As divergências no ninho tucano, entretanto, conspiram contra virtuais chances de Doria e sinalizam o declínio do PSDB, que num passado não muito distante polarizou com o Partido dos Trabalhadores as preferências do eleitorado, colecionando algumas vitórias e várias derrotas. Uma reportagem da revista “Veja”, intitulada “Ninho de inimigos”, mostra que o futuro da campanha presidencial tucana não é apenas crucial para a carreira de Doria, mas pode definir também o destino do PSDB. “Se não recuperar a relevância no cenário nacional, o PSDB corre o risco de entrar para o limbo do Centrão, engordando o número de siglas nanicas que vivem à custa de dinheiro de emendas e nacos menores de poder, sem qualquer identidade ideológica”, informa “Veja”, acrescentando que os tucanos têm o desafio, nas eleições deste ano, de superar Jair Bolsonaro para ter chance de chegar no segundo turno e resgatar o papel de alternativa moderada da centro-direita.
O pior cenário, agora, seria desistir da disputa, sob o risco de acabar sendo engolido na composição de centro que o ex-presidente Lula tenta formar para derrotar o bolsonarismo e que já atrai diferentes partidos, num vasto espectro político e ideológico poucas vezes visto na história eleitoral do país. Seria, de alguma forma, o fim do PSDB. “O partido poderá perder o protagonismo e a identidade”, afirma o cientista político Carlos Pereira, da Fundação Getúlio Vargas, do Rio. O PSDB já governou o país por oito anos e colecionou avanços nas áreas econômica e social, nos tempos de Fernando Henrique Cardoso. Mas os prognósticos são desanimadores em várias esferas do pleito de 2022, com ameaça de derrota nas urnas e encolhimento do tamanho da bancada no Congresso Nacional. O protagonismo está sendo assumido por outras legendas, que buscam se fundir ou formar federações para sobreviver.
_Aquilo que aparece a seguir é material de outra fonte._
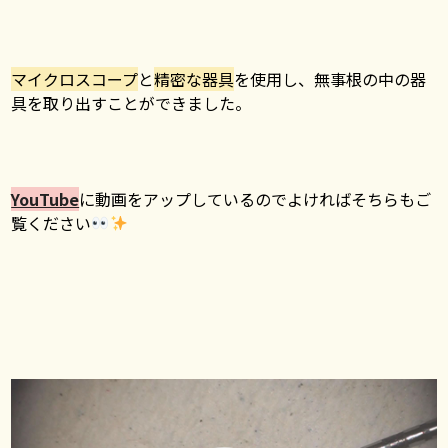
マイクロスコープ
と
精密な器具
を使用し、無事根の中の器
具を取り出すことができました。
YouTube
に動画をアップしているのでよければそちらもご
覧ください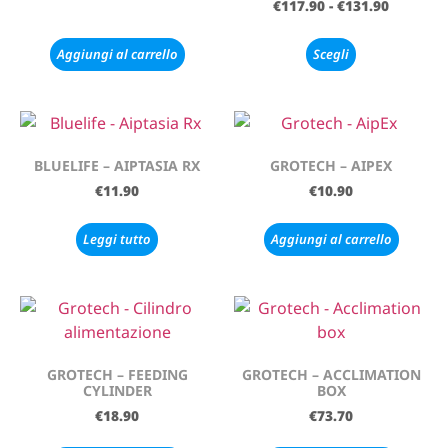
€
117.90
-
€
131.90
Aggiungi al carrello
Scegli
BLUELIFE – AIPTASIA RX
GROTECH – AIPEX
€
11.90
€
10.90
Leggi tutto
Aggiungi al carrello
GROTECH – FEEDING
GROTECH – ACCLIMATION
CYLINDER
BOX
€
18.90
€
73.70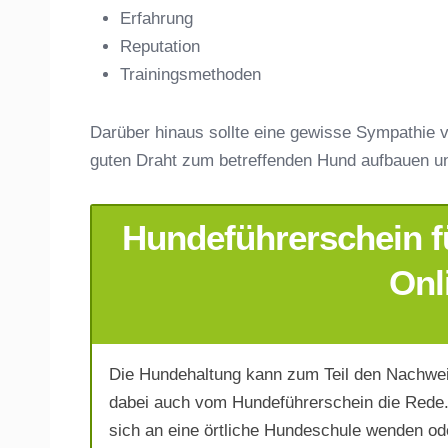
Erfahrung
Anschrift
Reputation
Trainingsmethoden
Darüber hinaus sollte eine gewisse Sympathie v
guten Draht zum betreffenden Hund aufbauen u
Hundeführerschein f
E-Mail-Adresse
*
Onl
Die Hundehaltung kann zum Teil den Nachwei
Telefonnummer
*
dabei auch vom Hundeführerschein die Rede. 
sich an eine örtliche Hundeschule wenden od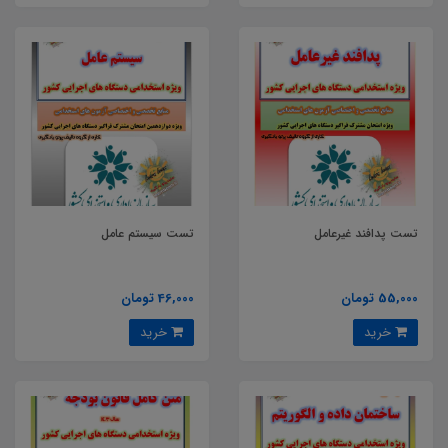
تست پدافند غیرعامل
تست سیستم عامل
55,000 تومان
46,000 تومان
خرید
خرید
As prévias inéditas do PSDB custaram cerca de 10 milhões de reais, pagas com dinheiro público, e foram concebidas como um passo estratégico importante para devolver ao PSDB papel importante na política nacional, na linha de frente. Passados menos de três meses das prévias, como revela “Veja”, o governador João Doria não decola em pesquisas de intenções de voto e, em paralelo, as fissuras internas estão longe de serem resolvidas. “Em um misto de suicídio político temperado à base de interesses paroquiais e rivalidades antigas, alas minoritárias, porém, barulhentas, da sigla, iniciaram campanha para desistir de uma candidatura presidencial própria, enquanto a própria campanha de Doria ainda mal começou. Inimigos externos interessados em inviabilizar qualquer decolagem de um nome da terceira via engrossam esse movimento”, menciona a reportagem. Embora se apresente como anti-Bolsonaro, Doria fez dobradinha com o capitão nas eleições de 2018 ao governo de São Paulo, protagonizando a famosa chapa BolsoDoria, que saiu vitoriosa. Os desentendimentos ganharam força no exercício dos respectivos mandatos.
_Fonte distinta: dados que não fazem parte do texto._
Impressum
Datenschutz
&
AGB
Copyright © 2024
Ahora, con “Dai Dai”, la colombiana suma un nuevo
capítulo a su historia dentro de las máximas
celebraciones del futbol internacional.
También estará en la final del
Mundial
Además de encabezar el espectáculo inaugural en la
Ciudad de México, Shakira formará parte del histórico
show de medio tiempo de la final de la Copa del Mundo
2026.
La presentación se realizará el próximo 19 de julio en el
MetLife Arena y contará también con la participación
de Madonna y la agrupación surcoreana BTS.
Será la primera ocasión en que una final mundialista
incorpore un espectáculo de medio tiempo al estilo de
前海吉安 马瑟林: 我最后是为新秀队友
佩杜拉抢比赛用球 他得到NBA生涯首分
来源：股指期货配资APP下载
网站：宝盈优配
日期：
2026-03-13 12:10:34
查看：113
Originalmente formado como uma “costela” do extinto PMDB, o PSDB sempre foi encarado como um partido elitista, mantendo a respeitabilidade pela presença de expoentes da cena nacional que nele pontificaram como o ex-presidente Fernando Henrique Cardoso. Mas o partido não soube se reinventar e, ao que tudo indica, padece na atual conjuntura da exaustão dos ciclos de sobrevida dos partidos políticos. Está longe, cada vez mais longe do Palácio do Planalto. Nos Estados, joga o que pode ser sua última cartada no processo político brasileiro, lançando candidatos a governos – ora competitivos, ora não. Na Paraíba, o partido optou por candidatura própria, na figura do deputado federal Pedro Cunha Lima, depois que o ex-prefeito Romero Rodrigues, do PSD, jogou a toalha em Campina Grande. O desempenho de Pedro é uma incógnita e a falta de estrutura do PSDB dificulta seus movimentos. Ele pretende radicalizar no discurso contra o governo João Azevêdo para tentar se firmar na oposição, que atrai outros concorrentes de peso a serem oficializados em convenções. Sem um candidato forte à presidência da República, o caminho é muito mais difícil para os tucanos.